■ **Task details**: Find the lines holding the string "Pemkot" in the data, then copy all of them.

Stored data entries
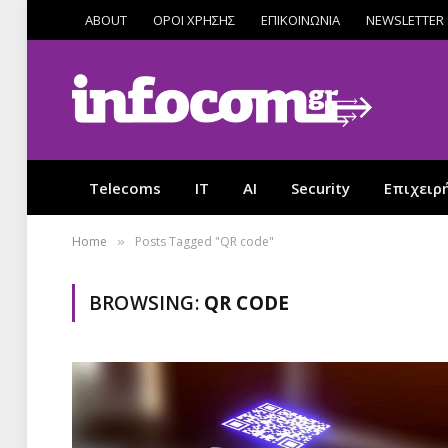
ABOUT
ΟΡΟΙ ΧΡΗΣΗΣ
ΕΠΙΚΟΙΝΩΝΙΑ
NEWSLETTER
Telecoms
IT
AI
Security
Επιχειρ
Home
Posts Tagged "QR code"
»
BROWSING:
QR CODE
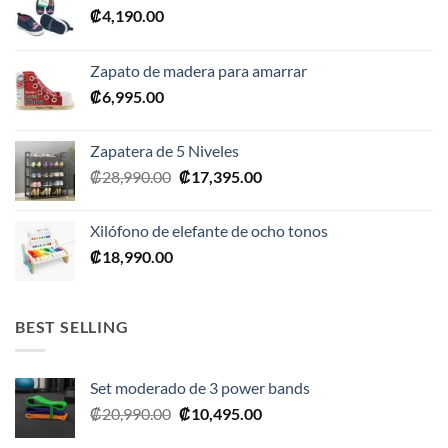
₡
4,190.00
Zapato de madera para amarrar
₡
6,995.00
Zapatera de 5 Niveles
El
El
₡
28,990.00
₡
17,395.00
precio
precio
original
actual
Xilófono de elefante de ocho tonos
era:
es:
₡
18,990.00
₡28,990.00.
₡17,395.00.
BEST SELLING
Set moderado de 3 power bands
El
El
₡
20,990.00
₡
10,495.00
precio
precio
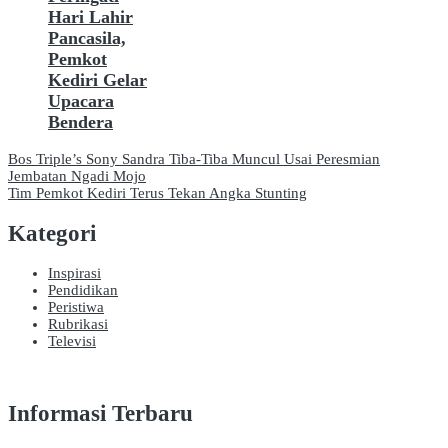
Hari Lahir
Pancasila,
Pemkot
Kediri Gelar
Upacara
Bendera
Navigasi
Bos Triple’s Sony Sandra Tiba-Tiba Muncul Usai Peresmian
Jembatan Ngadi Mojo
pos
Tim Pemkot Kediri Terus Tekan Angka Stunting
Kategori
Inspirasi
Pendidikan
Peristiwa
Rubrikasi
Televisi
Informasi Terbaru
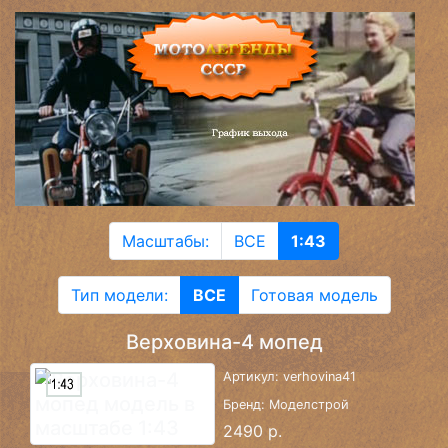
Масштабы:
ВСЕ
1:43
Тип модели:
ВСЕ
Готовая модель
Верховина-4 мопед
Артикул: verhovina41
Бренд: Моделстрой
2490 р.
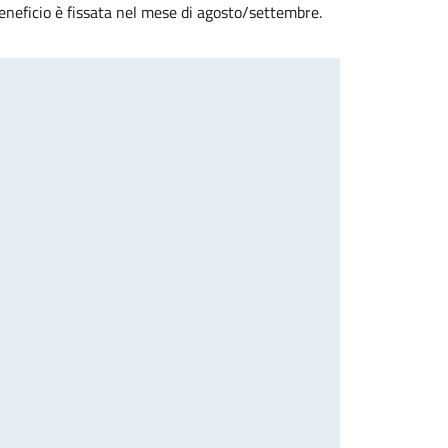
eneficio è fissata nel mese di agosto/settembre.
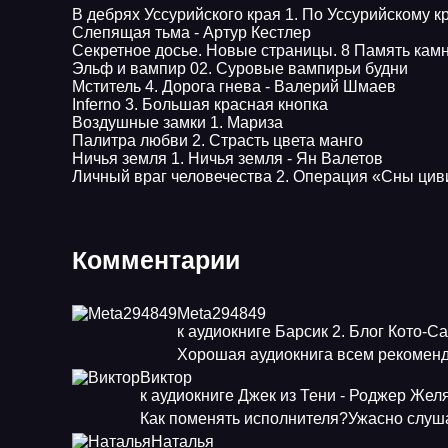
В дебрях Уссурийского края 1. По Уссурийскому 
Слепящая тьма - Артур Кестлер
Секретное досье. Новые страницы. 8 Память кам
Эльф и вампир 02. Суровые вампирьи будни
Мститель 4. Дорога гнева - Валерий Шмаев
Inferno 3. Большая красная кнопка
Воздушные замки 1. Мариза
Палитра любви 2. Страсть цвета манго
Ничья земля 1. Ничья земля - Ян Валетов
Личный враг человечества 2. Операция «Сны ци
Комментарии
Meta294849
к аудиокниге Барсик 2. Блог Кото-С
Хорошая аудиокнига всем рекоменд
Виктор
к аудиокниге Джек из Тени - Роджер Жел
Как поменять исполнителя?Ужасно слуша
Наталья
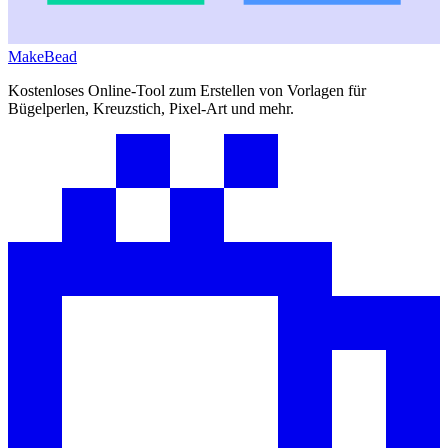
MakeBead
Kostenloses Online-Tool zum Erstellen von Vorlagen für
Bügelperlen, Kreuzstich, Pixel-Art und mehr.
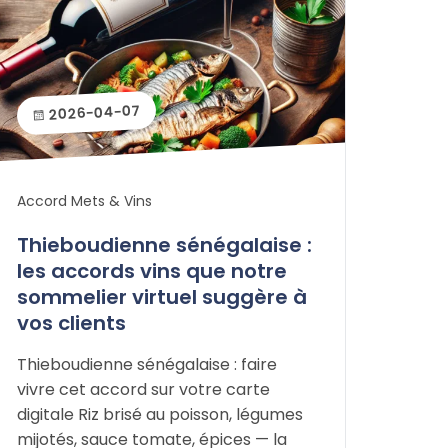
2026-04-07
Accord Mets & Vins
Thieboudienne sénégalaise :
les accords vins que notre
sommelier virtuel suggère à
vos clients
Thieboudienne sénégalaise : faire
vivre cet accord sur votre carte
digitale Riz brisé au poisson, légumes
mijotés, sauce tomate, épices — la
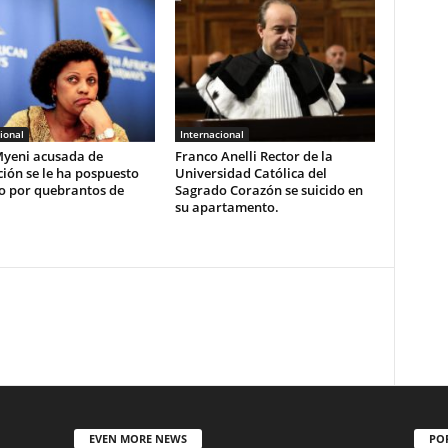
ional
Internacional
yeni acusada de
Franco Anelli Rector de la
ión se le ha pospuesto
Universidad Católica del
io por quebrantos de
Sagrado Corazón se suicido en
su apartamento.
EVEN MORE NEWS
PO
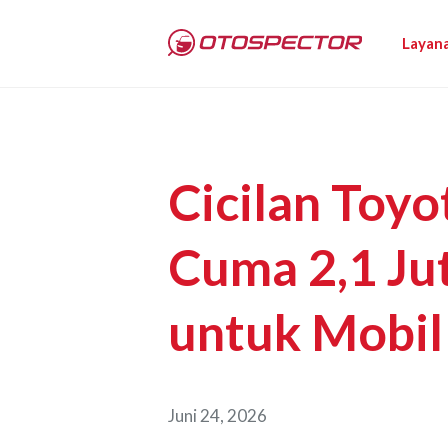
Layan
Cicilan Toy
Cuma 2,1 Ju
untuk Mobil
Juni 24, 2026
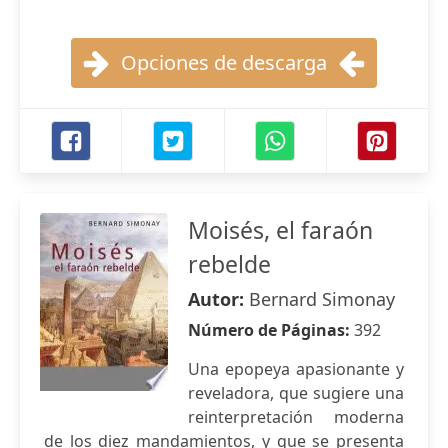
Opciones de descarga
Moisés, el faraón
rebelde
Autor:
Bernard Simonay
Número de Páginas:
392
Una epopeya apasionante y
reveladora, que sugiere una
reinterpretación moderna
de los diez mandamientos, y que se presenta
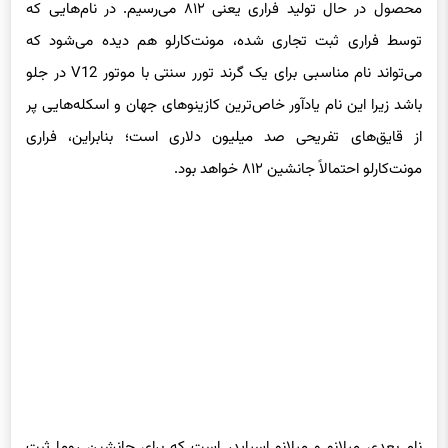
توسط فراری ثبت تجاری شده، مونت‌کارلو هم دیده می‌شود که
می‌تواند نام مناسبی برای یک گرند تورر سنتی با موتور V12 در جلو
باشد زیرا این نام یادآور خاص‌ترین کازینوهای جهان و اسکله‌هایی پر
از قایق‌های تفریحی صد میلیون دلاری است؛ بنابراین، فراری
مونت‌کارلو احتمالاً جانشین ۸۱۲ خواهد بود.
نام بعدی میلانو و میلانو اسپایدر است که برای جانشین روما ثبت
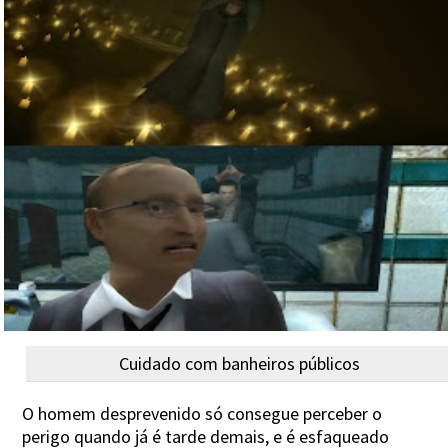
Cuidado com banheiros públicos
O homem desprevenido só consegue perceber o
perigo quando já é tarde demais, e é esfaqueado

* * *

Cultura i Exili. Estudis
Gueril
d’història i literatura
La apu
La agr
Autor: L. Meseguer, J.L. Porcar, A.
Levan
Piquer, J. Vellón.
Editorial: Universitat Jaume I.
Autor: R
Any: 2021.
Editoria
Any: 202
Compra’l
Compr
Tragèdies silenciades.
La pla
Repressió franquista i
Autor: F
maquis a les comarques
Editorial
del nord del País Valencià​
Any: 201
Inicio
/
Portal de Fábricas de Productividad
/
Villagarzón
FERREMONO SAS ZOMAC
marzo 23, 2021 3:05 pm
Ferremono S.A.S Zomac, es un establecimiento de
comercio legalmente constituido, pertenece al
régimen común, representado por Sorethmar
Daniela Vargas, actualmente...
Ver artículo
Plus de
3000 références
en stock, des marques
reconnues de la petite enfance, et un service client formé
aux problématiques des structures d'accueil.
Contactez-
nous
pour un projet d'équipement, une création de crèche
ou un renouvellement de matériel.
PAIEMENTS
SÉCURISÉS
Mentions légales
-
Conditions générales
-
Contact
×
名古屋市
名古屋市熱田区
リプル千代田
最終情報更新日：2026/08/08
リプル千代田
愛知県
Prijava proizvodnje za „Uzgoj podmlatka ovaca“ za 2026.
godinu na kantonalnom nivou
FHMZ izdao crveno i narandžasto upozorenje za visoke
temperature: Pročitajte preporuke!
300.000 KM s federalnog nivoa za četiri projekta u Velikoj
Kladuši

■ **Completed task**:
Pemkot
Tim Pemkot Kediri Terus Tekan Angka Stunting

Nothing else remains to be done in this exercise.